** What the task asks **
From the first line to the last, transcribe the data exactly and skip the pictures.

====== Information provided

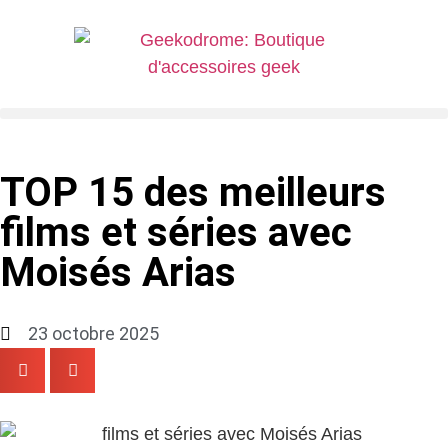
TOP 15 des meilleurs
films et séries avec
Moisés Arias
23 octobre 2025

============

** Answer box **
TOP 15 des meilleurs
films et séries avec
Moisés Arias
23 octobre 2025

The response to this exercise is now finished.